Not everyone believes the Bible concerning the creation of man. Many argue that people arose from previous animals akin to the way Charles Darwin postulated in his book The Descent of Man (1871). Though modified since Darwin’s time, evolutionary theory is the ruling paradigm in mainstream biology. The plain reading of the Bible rejects such a theory.

In addition to believing Genesis, there are many scientific reasons to dismiss human evolution. The chief problem with molecules-to-man evolution is that there is no unambiguous evidence to support it. Supposed fossil evidence like australopithecines and Neanderthals can easily fit into a biblical worldview without invoking evolutionary dogma to explain them. And without evidence, human evolution is no longer scientific—it’s really part of a religious doctrine, a way to explain what cannot be observed.

Adam and Eve Were Historical People

Some evolution-minded Bible readers have opted for a different approach to Genesis.

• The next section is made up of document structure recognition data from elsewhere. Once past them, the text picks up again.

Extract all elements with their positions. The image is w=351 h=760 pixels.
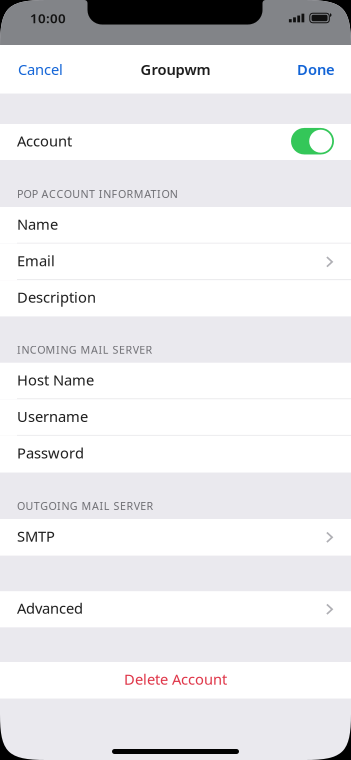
- button[interactable]: Username: [0, 399, 351, 436]
- staticText: OUTGOING MAIL SERVER: [17, 499, 154, 513]
- staticText: Account: [17, 131, 72, 151]
- button[interactable]: Name: [0, 207, 351, 244]
- staticText: SMTP: [17, 526, 55, 546]
- button[interactable]: Password: [0, 436, 351, 473]
- staticText: Email: [17, 251, 55, 270]
- staticText: POP ACCOUNT INFORMATION: [17, 187, 178, 201]
- staticText: Cancel: [18, 60, 63, 79]
- button[interactable]: Description: [0, 280, 351, 316]
- button[interactable]: Email: [0, 244, 351, 280]
- button[interactable]: Done: [283, 45, 351, 93]
- button[interactable]: SMTP: [0, 519, 351, 556]
- staticText: Done: [297, 60, 335, 79]
- staticText: INCOMING MAIL SERVER: [17, 343, 153, 357]
- staticText: Username: [17, 407, 88, 426]
- button[interactable]: Advanced: [0, 591, 351, 627]
- button[interactable]: Delete Account: [0, 662, 351, 698]
- staticText: Delete Account: [124, 669, 227, 689]
- staticText: Password: [17, 443, 84, 463]
- button[interactable]: Host Name: [0, 363, 351, 399]
- staticText: Description: [17, 287, 96, 307]
- staticText: Groupwm: [140, 60, 210, 79]
- staticText: Name: [17, 214, 58, 234]
- staticText: 10:00: [30, 9, 66, 27]
- button[interactable]: Cancel: [0, 45, 77, 93]
- staticText: Host Name: [17, 370, 94, 390]
- staticText: Advanced: [17, 598, 83, 618]
- button[interactable]: Account: [291, 128, 334, 154]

They take multiple avenues, but the impetus remains the same: they deny Adam and Eve were historical people—ultimately to appease people that are entirely antagonistic to the Bible and Christians, and often God himself. Sometimes those in the church will say the biblical Adam and Eve are mythological figures that teach theological lessons to an ancient Near Eastern people. At other times, they may say Adam was a head of a tribe and that he and Eve one of many couples at the time.

A plain reading of God’s Word not only records these inarguably important actual events but necessitates understanding that Adam and Eve were real, historical people.

On the other hand, a straightforward historical reading of Genesis affirms the special creation of Adam and Eve. Moreover, the rest of the Bible consistently affirms the historicity of the first couple in its genealogies outside of Genesis (1 Chronicles 1–9; Luke 3), in theological arguments depending on a historical Adam (Romans 5:12; 1 Corinthians 15:21–22), and in its affirmation of Satan’s deception of Eve as a historic event (2 Corinthians 11:3; 1 Timothy 2:13–14). A plain reading of God’s Word not only records these inarguably important actual events but necessitates understanding that Adam and Eve were real, historical people.

Application: People Occupy a Special Place in Creation

Finally, the biblical teaching about the creation of man is significant. We are not products of chance processes, random mutations, and billions of years of development. We were not formed by evolution. Instead, we descend from an historical Adam and Eve who were made in the image of God to work where God placed us. The human race has a history, a purpose, and an eternal destiny to fulfill through believing in Jesus. To answer the original question, How did we get here? the answer lies with our Creator: the maker of heaven, earth, and people.